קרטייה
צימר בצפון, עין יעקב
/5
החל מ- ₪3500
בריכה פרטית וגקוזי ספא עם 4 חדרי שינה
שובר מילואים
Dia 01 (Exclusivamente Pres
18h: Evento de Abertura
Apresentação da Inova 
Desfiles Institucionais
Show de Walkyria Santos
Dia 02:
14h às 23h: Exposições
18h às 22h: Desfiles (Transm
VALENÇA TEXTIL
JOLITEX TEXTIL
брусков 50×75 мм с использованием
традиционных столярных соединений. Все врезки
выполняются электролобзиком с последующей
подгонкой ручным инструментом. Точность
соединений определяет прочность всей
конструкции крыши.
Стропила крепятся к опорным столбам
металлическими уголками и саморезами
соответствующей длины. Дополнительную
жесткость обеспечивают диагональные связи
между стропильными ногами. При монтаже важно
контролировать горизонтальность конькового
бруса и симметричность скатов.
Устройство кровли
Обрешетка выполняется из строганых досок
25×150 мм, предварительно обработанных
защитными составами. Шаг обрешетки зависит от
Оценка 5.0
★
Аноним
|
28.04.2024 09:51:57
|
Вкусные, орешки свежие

* * *

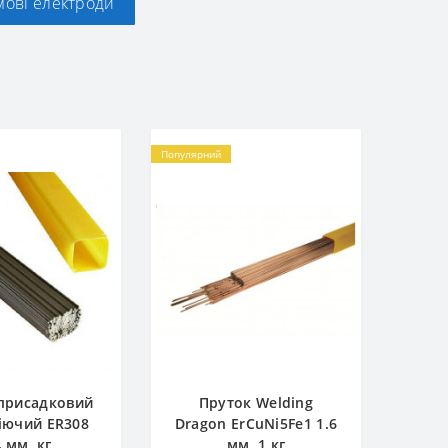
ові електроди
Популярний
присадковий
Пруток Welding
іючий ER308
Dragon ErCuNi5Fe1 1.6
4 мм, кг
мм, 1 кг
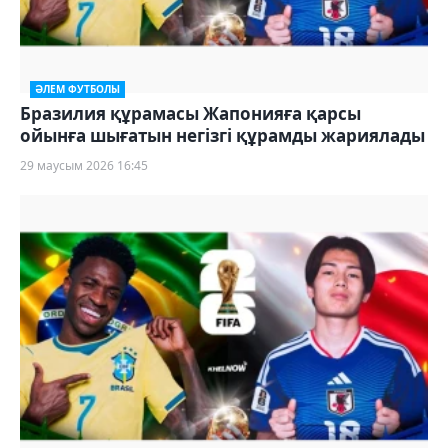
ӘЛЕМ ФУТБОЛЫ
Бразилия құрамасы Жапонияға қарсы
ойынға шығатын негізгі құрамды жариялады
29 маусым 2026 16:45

* * *

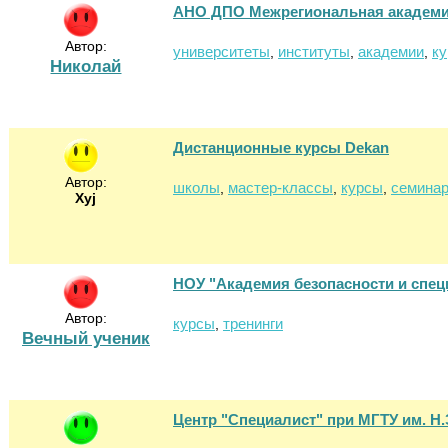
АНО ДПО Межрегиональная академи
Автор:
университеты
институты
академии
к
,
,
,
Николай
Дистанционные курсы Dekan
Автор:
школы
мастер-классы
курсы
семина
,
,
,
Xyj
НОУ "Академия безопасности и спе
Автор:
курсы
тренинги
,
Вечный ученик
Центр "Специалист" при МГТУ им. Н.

TRY IT: All lines holding the word "соединений" must be copied from the data.

SOLUTION TO THIS EXERCISE:
традиционных столярных соединений. Все врезки
соединений определяет прочность всей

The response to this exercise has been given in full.